Where a line in the records below contains the string "PUEDE", tally it; give only the final number.

START Provided entries

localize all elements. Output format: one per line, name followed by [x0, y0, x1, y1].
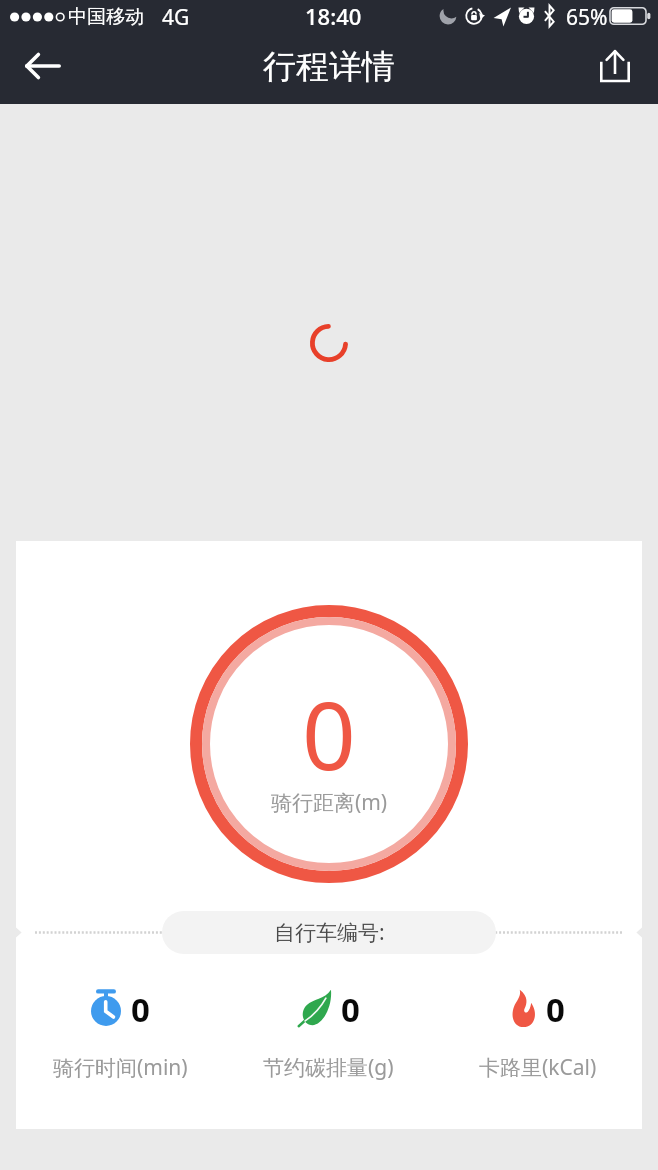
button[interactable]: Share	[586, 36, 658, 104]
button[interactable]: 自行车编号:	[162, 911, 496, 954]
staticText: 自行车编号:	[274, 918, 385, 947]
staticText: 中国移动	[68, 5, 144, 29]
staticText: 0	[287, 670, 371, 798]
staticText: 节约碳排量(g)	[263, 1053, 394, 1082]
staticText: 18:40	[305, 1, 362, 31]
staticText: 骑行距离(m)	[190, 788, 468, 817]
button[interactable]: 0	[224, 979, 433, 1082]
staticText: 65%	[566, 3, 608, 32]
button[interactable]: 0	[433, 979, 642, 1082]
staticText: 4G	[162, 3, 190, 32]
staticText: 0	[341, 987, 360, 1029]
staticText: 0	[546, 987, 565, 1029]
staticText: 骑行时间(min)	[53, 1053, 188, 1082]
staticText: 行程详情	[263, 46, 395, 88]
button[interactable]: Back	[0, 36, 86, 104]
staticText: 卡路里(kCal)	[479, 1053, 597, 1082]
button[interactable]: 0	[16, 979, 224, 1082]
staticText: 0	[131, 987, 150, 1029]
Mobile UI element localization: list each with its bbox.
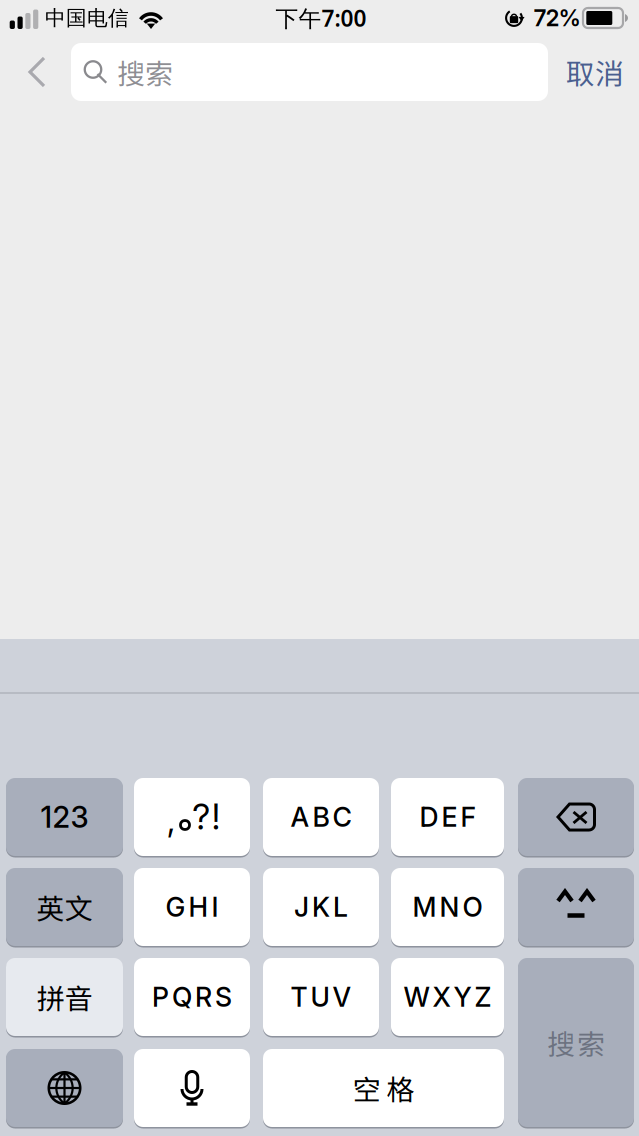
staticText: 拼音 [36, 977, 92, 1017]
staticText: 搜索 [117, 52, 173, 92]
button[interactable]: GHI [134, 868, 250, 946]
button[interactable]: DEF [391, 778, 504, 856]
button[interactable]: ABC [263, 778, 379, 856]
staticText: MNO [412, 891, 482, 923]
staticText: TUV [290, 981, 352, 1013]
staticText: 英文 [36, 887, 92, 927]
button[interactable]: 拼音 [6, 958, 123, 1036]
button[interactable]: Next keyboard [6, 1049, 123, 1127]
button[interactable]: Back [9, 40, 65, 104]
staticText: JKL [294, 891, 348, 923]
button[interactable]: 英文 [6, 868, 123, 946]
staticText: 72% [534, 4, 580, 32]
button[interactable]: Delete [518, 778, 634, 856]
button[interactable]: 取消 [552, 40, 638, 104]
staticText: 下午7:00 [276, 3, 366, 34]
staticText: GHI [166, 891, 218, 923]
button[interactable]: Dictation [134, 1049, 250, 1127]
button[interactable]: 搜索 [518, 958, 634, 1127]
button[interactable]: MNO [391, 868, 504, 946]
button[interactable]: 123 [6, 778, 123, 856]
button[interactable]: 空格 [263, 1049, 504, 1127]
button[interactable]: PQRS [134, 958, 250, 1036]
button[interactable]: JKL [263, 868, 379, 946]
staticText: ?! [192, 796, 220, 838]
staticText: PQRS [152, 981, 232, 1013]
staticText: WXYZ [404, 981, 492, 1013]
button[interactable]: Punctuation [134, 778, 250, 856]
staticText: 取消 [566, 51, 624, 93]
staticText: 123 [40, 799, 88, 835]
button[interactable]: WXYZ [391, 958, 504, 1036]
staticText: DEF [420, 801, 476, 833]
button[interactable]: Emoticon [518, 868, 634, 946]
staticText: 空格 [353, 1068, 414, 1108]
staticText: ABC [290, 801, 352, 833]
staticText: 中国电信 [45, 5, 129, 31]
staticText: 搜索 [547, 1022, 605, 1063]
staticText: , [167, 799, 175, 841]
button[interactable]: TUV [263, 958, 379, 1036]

END Provided entries
START Provided entries

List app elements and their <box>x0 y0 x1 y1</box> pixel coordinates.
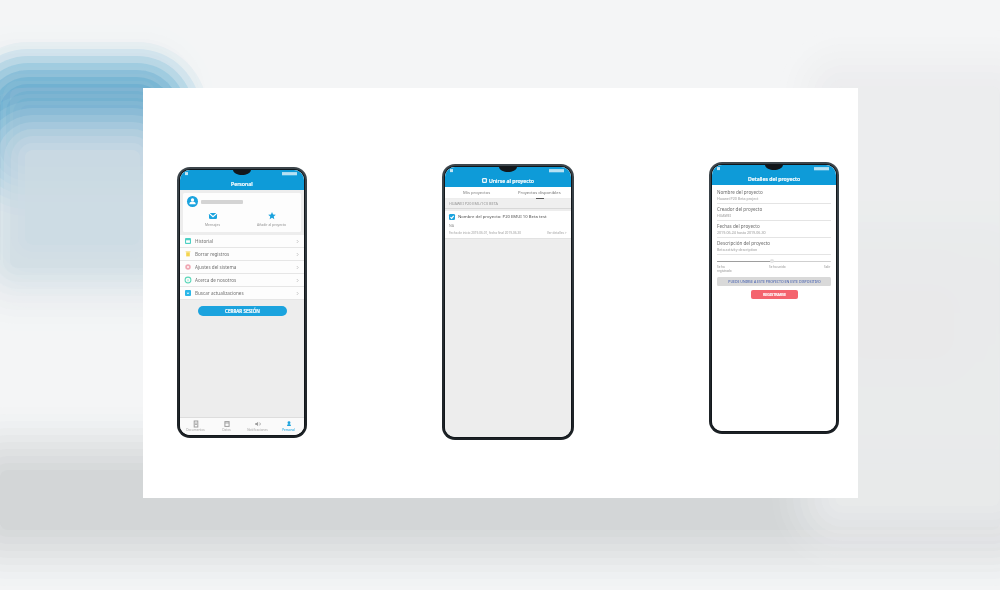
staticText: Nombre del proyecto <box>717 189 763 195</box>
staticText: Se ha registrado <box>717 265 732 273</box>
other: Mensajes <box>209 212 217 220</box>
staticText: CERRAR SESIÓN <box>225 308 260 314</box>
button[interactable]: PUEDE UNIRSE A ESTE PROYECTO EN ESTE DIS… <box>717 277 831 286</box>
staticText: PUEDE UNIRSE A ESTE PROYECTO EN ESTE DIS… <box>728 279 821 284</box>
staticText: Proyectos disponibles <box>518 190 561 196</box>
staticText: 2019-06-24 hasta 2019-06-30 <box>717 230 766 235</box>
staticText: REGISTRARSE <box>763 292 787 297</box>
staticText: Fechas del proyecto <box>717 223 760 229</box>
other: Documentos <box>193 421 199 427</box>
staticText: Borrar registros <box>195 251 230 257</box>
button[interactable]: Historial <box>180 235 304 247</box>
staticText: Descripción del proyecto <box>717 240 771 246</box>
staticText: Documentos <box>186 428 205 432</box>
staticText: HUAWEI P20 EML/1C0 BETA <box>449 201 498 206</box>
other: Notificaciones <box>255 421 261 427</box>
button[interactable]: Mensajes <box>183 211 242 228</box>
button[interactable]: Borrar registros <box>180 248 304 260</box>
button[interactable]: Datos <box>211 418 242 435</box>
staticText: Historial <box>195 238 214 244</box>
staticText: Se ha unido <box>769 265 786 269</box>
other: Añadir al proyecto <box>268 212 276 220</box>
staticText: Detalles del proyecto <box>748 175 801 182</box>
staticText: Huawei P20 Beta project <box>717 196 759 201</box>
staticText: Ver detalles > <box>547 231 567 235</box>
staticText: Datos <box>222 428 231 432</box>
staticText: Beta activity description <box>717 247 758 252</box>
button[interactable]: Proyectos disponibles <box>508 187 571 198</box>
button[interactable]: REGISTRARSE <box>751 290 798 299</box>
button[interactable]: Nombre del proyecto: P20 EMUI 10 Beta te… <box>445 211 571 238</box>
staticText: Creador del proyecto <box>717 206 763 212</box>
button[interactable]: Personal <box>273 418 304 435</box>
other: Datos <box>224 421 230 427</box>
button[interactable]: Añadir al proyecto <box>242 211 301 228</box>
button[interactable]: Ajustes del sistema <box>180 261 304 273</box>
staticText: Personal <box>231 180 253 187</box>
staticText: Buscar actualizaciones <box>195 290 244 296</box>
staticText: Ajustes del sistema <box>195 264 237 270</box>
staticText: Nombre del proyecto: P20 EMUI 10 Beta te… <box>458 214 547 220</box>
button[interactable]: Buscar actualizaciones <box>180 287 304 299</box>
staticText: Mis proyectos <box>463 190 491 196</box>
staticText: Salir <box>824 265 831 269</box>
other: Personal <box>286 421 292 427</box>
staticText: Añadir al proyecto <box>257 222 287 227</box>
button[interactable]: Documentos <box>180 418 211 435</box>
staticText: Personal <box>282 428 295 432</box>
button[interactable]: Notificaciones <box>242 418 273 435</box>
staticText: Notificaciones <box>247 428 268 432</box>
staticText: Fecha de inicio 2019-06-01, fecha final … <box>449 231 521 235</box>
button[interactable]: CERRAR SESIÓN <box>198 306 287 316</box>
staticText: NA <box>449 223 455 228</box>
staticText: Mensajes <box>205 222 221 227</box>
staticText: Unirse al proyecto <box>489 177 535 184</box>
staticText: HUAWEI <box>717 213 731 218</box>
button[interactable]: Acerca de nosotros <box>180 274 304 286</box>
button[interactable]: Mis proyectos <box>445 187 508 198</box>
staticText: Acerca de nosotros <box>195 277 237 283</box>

END Provided entries

# Answer for the task
2